American businessman and television personality

Caleb Bonham (born November 7, 1986) is an American businessman and television personality in Denver, Colorado. A frequent commentator on the Fox News Channel, Bonham regularly offers political and business commentary expressing his millennial views as they relate to educational and economic issues.

Bonham is currently the president of D/CO Consulting, a firm he co-founded in 2015 alongside Kyle Forti, which advises Fortune 500 companies and political figures.

== Early life and career ==
Caleb Bonham is from Fort Collins, Colorado.
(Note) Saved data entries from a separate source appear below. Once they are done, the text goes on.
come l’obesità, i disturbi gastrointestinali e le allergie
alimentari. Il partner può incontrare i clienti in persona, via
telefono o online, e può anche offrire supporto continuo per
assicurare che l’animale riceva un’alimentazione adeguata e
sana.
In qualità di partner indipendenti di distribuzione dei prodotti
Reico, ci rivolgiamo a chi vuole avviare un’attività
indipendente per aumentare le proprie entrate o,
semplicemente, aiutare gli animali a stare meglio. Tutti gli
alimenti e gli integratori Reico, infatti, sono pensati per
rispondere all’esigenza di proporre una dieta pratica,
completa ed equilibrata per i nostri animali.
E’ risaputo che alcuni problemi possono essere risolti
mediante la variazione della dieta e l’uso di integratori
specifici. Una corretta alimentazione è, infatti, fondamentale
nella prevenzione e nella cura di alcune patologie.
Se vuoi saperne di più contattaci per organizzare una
He graduated with a B.A. in political science and a minor in Business Administration from Colorado State University and began his career working at the Colorado State Capitol for Representative Brian DelGrosso.
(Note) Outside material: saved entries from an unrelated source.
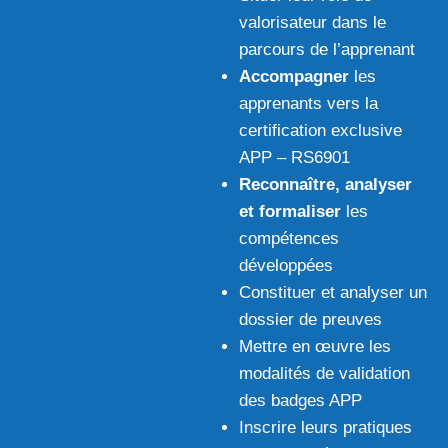
valorisateur dans le
parcours de l’apprenant
Accompagner
les
apprenants vers la
certification exclusive
APP – RS6901
Reconnaître, analyser
et formaliser
les
compétences
développées
Constituer et analyser un
dossier de preuves
Mettre en œuvre les
modalités de validation
des badges APP
Inscrire leurs pratiques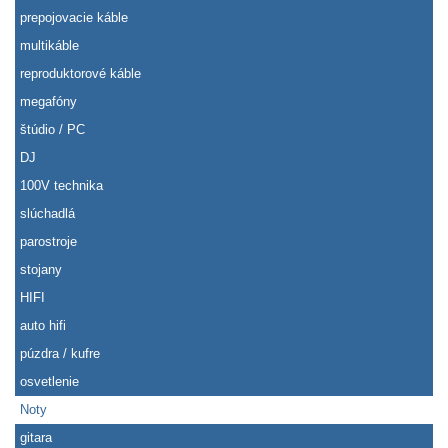
prepojovacie káble
multikáble
reproduktorové káble
megafóny
štúdio / PC
DJ
100V technika
slúchadlá
parostroje
stojany
HIFI
auto hifi
púzdra / kufre
osvetlenie
Noty
gitara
Bonham previously served as the editor-in-chief of Campus Reform, a college-based conservative news website that reports on "leftist bias and abuse on the nation's college campuses." In 2014, Red Alert Politics named Caleb to their list of the 30 most influential right-of-center leaders under the age of 30.

As a guest on numerous television and radio programs, Bonham has appeared on The Kelly File, Anderson Cooper 360, The Situation Room with Wolf Blitzer, On The Record with Greta Van Susteren, National Public Radio, The Rush Limbaugh Show, Fox and Friends, and Hannity.

== Personal life ==
Bonham has been public about his diagnosis of Tourette syndrome (TS) and the impact it has had on his career.

On May 12, 2015, Bonham was aboard Amtrak train 188, which derailed in Philadelphia resulting in the death of eight passengers. In an interview with CNN, Bonham told Anderson Cooper that he was "fortunate to be able to walk away from the Amtrak train derailment alive."